[Data listing]
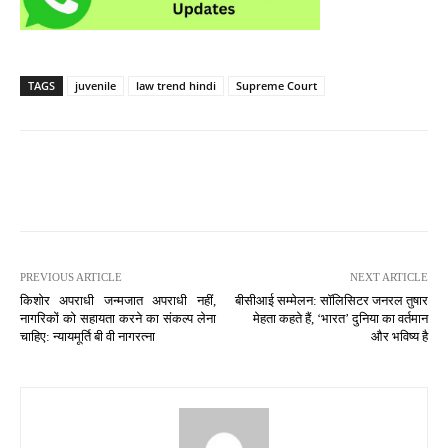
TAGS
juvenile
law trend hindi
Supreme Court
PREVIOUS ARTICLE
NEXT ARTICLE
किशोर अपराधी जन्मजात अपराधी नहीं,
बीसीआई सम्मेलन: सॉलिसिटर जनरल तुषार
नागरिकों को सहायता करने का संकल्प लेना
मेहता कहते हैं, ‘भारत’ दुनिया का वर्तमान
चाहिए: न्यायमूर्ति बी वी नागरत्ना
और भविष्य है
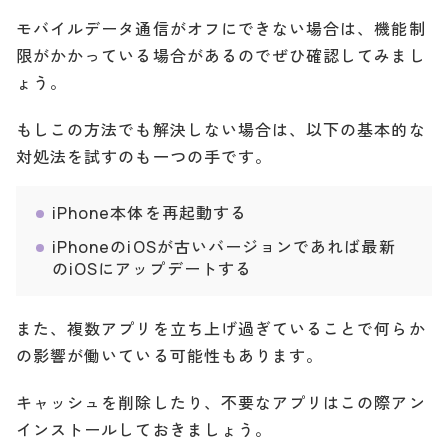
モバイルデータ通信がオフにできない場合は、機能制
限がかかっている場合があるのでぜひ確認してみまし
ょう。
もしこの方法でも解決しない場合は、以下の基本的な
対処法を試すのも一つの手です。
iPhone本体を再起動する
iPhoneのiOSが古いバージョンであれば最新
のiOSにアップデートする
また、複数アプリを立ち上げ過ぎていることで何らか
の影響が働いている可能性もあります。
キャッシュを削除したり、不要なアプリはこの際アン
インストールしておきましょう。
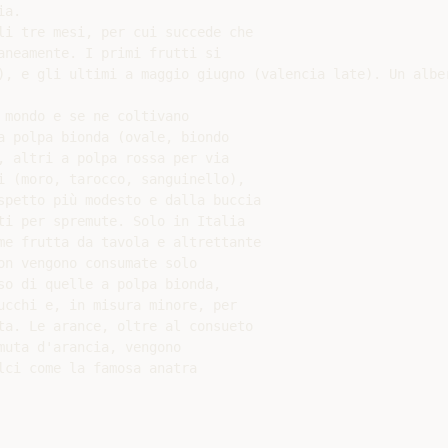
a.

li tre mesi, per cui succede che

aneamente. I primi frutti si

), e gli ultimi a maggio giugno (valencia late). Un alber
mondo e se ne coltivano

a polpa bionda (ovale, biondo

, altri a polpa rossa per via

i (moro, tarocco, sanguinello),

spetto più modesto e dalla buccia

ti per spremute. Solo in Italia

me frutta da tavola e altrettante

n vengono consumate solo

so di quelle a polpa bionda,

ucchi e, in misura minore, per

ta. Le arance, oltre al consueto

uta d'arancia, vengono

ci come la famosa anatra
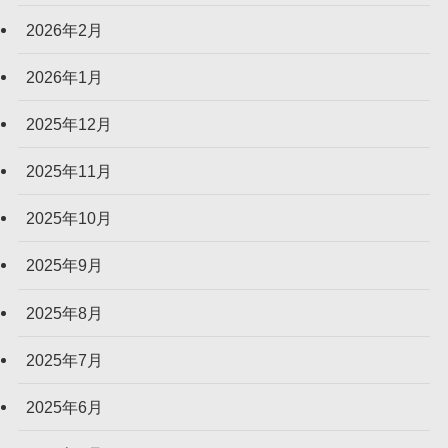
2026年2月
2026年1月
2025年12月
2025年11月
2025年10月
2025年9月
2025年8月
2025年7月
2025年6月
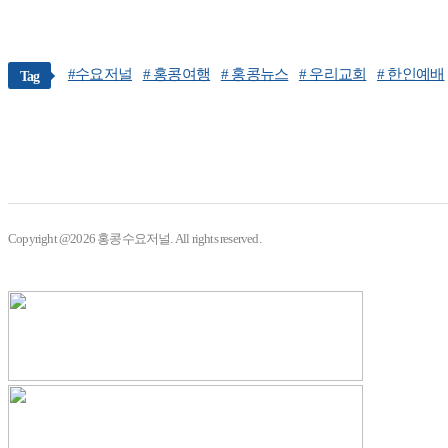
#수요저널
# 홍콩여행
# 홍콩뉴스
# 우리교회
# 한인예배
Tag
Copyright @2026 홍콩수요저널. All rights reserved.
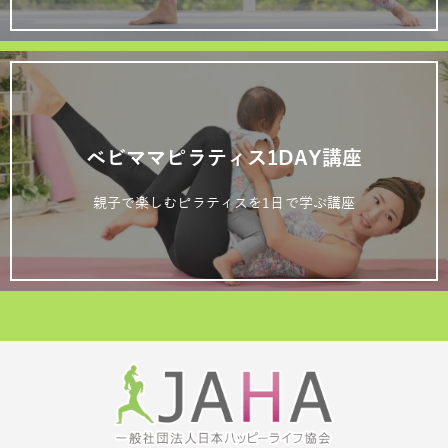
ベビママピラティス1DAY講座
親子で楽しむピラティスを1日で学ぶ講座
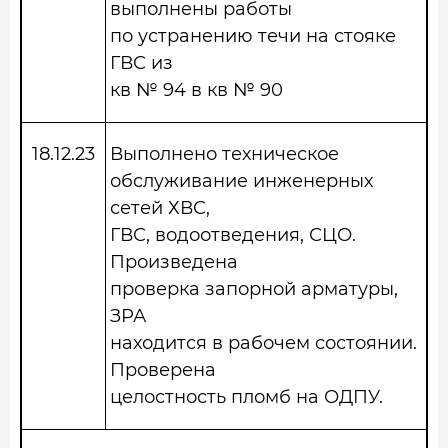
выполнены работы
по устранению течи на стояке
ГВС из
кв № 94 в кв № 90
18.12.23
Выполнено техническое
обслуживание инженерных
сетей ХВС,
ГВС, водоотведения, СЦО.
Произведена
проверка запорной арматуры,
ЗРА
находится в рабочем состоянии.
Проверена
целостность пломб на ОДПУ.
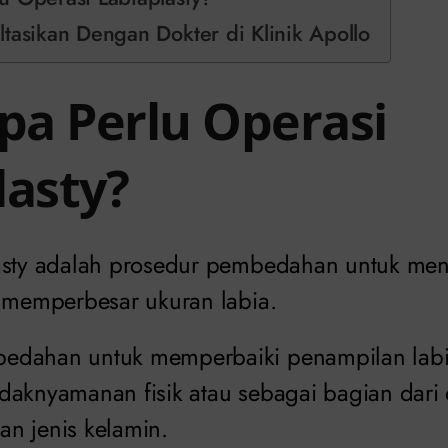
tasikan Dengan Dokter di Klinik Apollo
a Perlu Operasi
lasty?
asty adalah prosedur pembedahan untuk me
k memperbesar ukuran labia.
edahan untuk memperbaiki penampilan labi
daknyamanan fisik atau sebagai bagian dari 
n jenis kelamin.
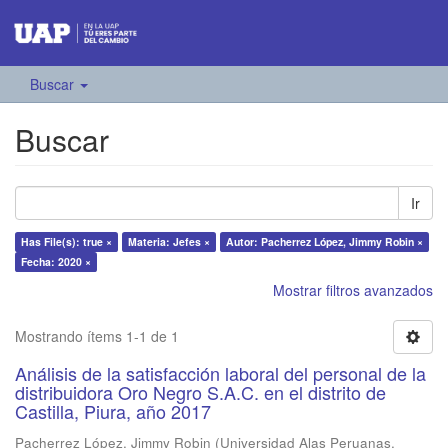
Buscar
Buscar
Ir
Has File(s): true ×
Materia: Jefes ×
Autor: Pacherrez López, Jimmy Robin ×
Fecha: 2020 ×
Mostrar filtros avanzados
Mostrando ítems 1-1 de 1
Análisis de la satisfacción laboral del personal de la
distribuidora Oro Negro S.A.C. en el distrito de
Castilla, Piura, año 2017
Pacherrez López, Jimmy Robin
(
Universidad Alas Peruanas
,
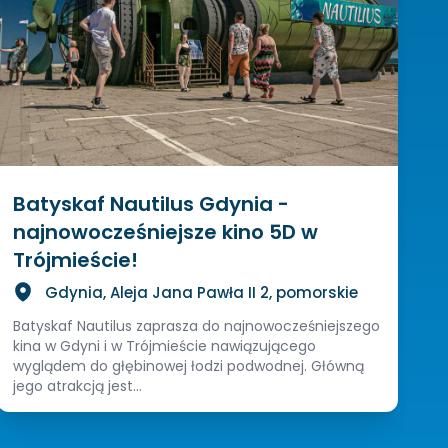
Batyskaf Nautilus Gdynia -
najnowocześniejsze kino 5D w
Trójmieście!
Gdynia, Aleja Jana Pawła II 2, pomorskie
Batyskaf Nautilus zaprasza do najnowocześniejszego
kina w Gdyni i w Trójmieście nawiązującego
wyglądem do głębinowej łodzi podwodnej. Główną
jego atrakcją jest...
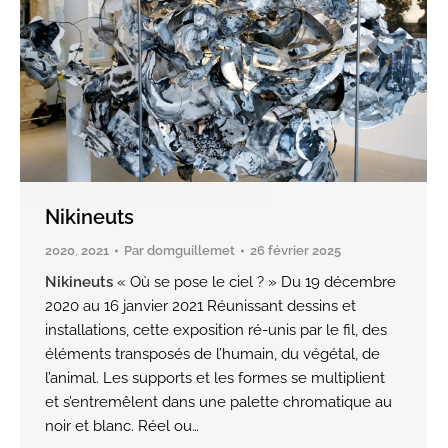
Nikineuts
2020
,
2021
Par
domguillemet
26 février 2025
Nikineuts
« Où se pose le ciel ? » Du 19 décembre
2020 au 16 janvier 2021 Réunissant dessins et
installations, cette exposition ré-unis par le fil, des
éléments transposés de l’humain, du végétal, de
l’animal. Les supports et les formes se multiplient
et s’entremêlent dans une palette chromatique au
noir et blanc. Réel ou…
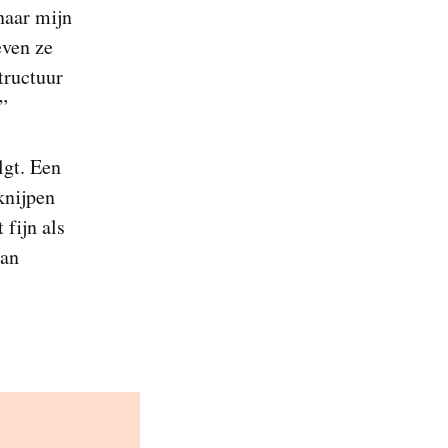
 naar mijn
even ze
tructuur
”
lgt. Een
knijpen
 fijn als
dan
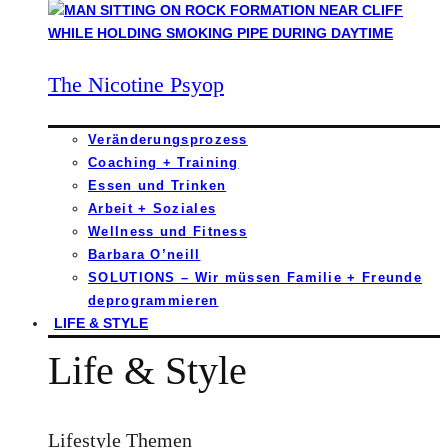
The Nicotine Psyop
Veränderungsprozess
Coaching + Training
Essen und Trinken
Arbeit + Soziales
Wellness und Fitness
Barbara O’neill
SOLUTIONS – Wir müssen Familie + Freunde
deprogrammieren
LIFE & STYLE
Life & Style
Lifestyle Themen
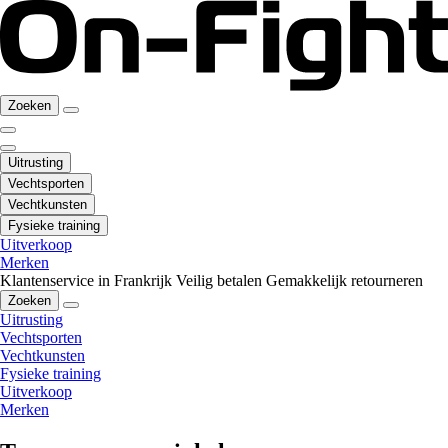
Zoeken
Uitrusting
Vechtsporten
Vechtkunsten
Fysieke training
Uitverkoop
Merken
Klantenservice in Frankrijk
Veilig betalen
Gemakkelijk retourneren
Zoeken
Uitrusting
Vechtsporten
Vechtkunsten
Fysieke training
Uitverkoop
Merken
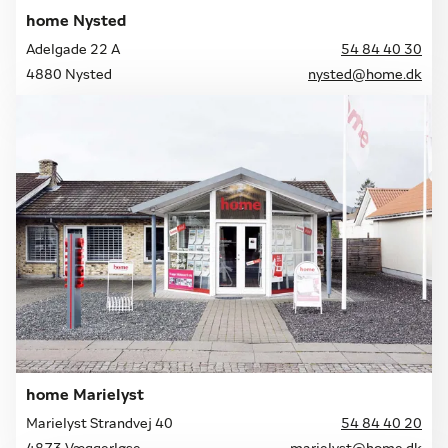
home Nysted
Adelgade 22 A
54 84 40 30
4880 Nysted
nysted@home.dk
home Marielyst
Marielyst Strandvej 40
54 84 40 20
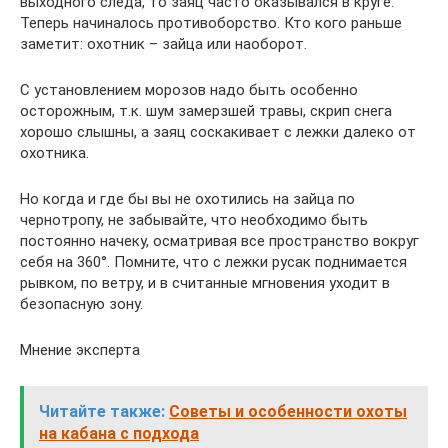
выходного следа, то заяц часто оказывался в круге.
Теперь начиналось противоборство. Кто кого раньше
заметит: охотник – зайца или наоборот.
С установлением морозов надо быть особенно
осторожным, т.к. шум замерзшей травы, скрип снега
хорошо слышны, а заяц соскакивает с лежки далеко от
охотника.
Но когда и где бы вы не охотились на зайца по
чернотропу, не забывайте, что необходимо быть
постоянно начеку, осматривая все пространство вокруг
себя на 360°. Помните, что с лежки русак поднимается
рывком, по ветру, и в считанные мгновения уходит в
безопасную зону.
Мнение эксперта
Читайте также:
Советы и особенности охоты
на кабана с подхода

[Assigned task]
Tally the lines above with "Batyskaf", please; number only.

[Answer to the problem]
2